9. The antenna device according to claim 8, further comprising between said at least one transverse row of metal via(s) and said at least one feed line, at least two other metal vias extending vertically from the metal ground plane to the plane of the fourth layer comprising at least one patch with continuous transverse stubs.

10. The antenna device according to claim 5, wherein the at least one planar radiating element is a fleeing wave radiating element corresponding to at least one patch with continuous transverse stubs, the third layer comprising, located substantially near a first transverse end of said third layer, at least one transverse row of metal via(s) extending vertically from the metallic ground plane to the plane of the fourth layer comprising said at least one patch with continuous transverse stubs, and comprising at least two longitudinal waveguides obtained by inserting within the third layer at least one other longitudinal perpendicular row of metal via(s), in a longitudinal direction, to both said at least one transverse row of metal via(s) and to the metal ground plane, said at least one other longitudinal row of metal via(s) extending vertically from the metallic ground plane to the plane of the fourth layer with at least one patch with continuous transverse stubs.

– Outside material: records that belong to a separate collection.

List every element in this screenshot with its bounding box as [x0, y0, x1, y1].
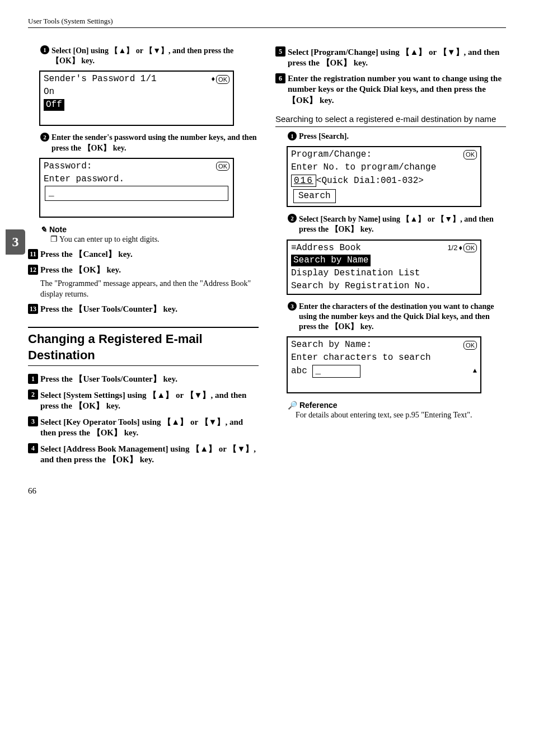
- text: key.: [317, 96, 334, 105]
- option-on: [On]: [73, 46, 88, 55]
- lcd-sender-password: Sender's Password 1/1 ♦OK On Off: [39, 71, 234, 126]
- text: using: [381, 215, 402, 223]
- text: Enter the sender's password using the nu…: [51, 133, 257, 152]
- ok-key: 【OK】: [108, 455, 138, 464]
- text: Select: [40, 391, 63, 400]
- text: or: [217, 444, 228, 453]
- menu-search-by-name-selected: Search by Name: [291, 255, 371, 266]
- lcd-search-by-name: Search by Name: OK Enter characters to s…: [287, 336, 481, 393]
- ok-key: 【OK】: [74, 265, 104, 274]
- lcd-title: Program/Change:: [291, 149, 372, 161]
- lcd-title: Password:: [44, 161, 92, 172]
- text: .: [346, 132, 349, 140]
- step-number: 3: [28, 416, 38, 426]
- text: key.: [104, 401, 120, 410]
- up-key: 【▲】: [191, 443, 217, 454]
- page-header: User Tools (System Settings): [28, 17, 506, 28]
- ok-badge: OK: [463, 150, 477, 159]
- text: key.: [111, 144, 126, 152]
- address-book-management-option: [Address Book Management]: [63, 444, 168, 453]
- pencil-icon: ✎: [40, 225, 49, 234]
- reference-body: For details about entering text, see p.9…: [296, 410, 506, 420]
- ok-key: 【OK】: [331, 322, 359, 331]
- ok-key: 【OK】: [288, 96, 317, 105]
- text: Select: [40, 444, 63, 453]
- text: or: [174, 391, 185, 400]
- lcd-title: Sender's Password 1/1: [44, 73, 157, 85]
- text: key.: [358, 225, 373, 233]
- up-key: 【▲】: [148, 389, 174, 401]
- substep-1: 1 Select [On] using 【▲】 or 【▼】, and then…: [40, 45, 259, 66]
- ok-key: 【OK】: [322, 58, 352, 67]
- step-number: 4: [28, 443, 38, 453]
- page-number: 66: [28, 486, 506, 497]
- ok-badge: OK: [463, 243, 477, 252]
- text: using: [88, 46, 110, 55]
- text: Press the: [40, 304, 74, 313]
- step-number: 6: [275, 73, 285, 83]
- substep-number: 2: [288, 214, 297, 223]
- ok-key: 【OK】: [83, 144, 111, 152]
- user-tools-key: 【User Tools/Counter】: [74, 304, 161, 313]
- text: key.: [105, 265, 121, 274]
- ok-key: 【OK】: [51, 57, 79, 65]
- step-number: 5: [275, 46, 285, 57]
- step-number: 13: [28, 304, 38, 314]
- text: using: [125, 391, 149, 400]
- updown-ok-indicator: ♦OK: [211, 74, 229, 84]
- menu-display-destination-list: Display Destination List: [289, 267, 479, 280]
- text: key.: [352, 58, 368, 67]
- text: using: [378, 48, 402, 57]
- note-body: ❐ You can enter up to eight digits.: [50, 234, 259, 245]
- ok-badge: OK: [216, 162, 229, 171]
- up-key: 【▲】: [402, 214, 425, 224]
- lcd-prompt: Enter password.: [41, 173, 232, 186]
- text: or: [427, 48, 438, 57]
- down-key: 【▼】: [437, 214, 460, 224]
- step-12-body: The "Programmed" message appears, and th…: [28, 279, 259, 299]
- step-6: 6 Enter the registration number you want…: [275, 73, 506, 106]
- text: Press the: [40, 265, 74, 274]
- search-option: [Search]: [318, 132, 346, 140]
- substep-number: 1: [40, 45, 49, 54]
- text: Select: [288, 48, 311, 57]
- substep-r3: 3 Enter the characters of the destinatio…: [288, 302, 506, 332]
- text: Press the: [40, 250, 74, 259]
- lcd-input: _: [45, 186, 228, 201]
- key-operator-tools-option: [Key Operator Tools]: [63, 417, 139, 426]
- quick-dial-range: <Quick Dial:001-032>: [316, 176, 424, 186]
- lcd-option-on: On: [41, 86, 232, 98]
- text: or: [425, 215, 437, 223]
- step-number: 12: [28, 265, 38, 275]
- step-2: 2 Select [System Settings] using 【▲】 or …: [28, 389, 259, 412]
- menu-icon: ≡: [291, 243, 297, 253]
- up-key: 【▲】: [163, 416, 188, 428]
- system-settings-option: [System Settings]: [63, 391, 125, 400]
- up-key: 【▲】: [401, 46, 427, 58]
- step-13: 13 Press the 【User Tools/Counter】 key.: [28, 304, 259, 315]
- step-number: 2: [28, 389, 38, 400]
- chapter-tab: 3: [6, 229, 25, 255]
- text: or: [134, 46, 145, 55]
- down-key: 【▼】: [145, 45, 168, 55]
- text: using: [168, 444, 191, 453]
- lcd-option-off-selected: Off: [44, 99, 64, 111]
- menu-search-by-reg-no: Search by Registration No.: [289, 280, 479, 293]
- lcd-title: Address Book: [297, 243, 361, 253]
- substep-r2: 2 Select [Search by Name] using 【▲】 or 【…: [288, 214, 506, 234]
- text: Select: [299, 215, 320, 223]
- substep-number: 3: [288, 302, 297, 311]
- left-column: 1 Select [On] using 【▲】 or 【▼】, and then…: [28, 42, 259, 469]
- text: Enter the registration number you want t…: [288, 74, 502, 94]
- text: , and then press the: [168, 46, 233, 55]
- ok-badge: OK: [463, 341, 477, 350]
- reference-heading: 🔎 Reference: [288, 400, 506, 410]
- ok-badge: OK: [216, 75, 229, 84]
- page-indicator: 1/2 ♦OK: [447, 243, 477, 253]
- substep-number: 2: [40, 133, 49, 142]
- input-mode: abc: [291, 366, 307, 376]
- text: key.: [79, 57, 95, 65]
- down-key: 【▼】: [186, 389, 211, 401]
- lcd-program-change: Program/Change: OK Enter No. to program/…: [287, 146, 481, 207]
- down-key: 【▼】: [228, 443, 254, 454]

11. The antenna device according to claim 10, wherein said at least one longitudinal row of metal via(s) extends longitudinally from said at least one transverse row of metal via(s) and beyond the last slot of said at least one patch with continuous transverse stubs while stopping at a distance from a second transverse end, of the third layer, parallel and opposite the first end of this third layer located substantially close to the at least one transverse row of metal via(s), said at least one supply line, extending vertically from the first layer to the fourth layer by being located longitudinally between: the end of said at least one longitudinal row of metal via(s) opposite to said at least one transverse row of metal via(s), and the second transverse end of the third layer, parallel and opposite to the first transverse end of said third layer located substantially close to said at least one transverse row of metal via(s).

12. The antenna device according to claim 11, wherein said at least one longitudinal row of metal via(s) extends longitudinally from at least one transverse row of metal via(s) and beyond the second transverse end, of the third layer, parallel and opposite to the first transverse end of said third layer located substantially close to said at least one transverse row of metal via(s), the antenna device then comprising at least two supply lines, extending vertically from the first layer to the fourth layer and being located transversely on either side of at least a longitudinal row of metal via(s).

13. An antenna device according to claim 1, wherein the radome is configured to be a modulated dielectric blanket.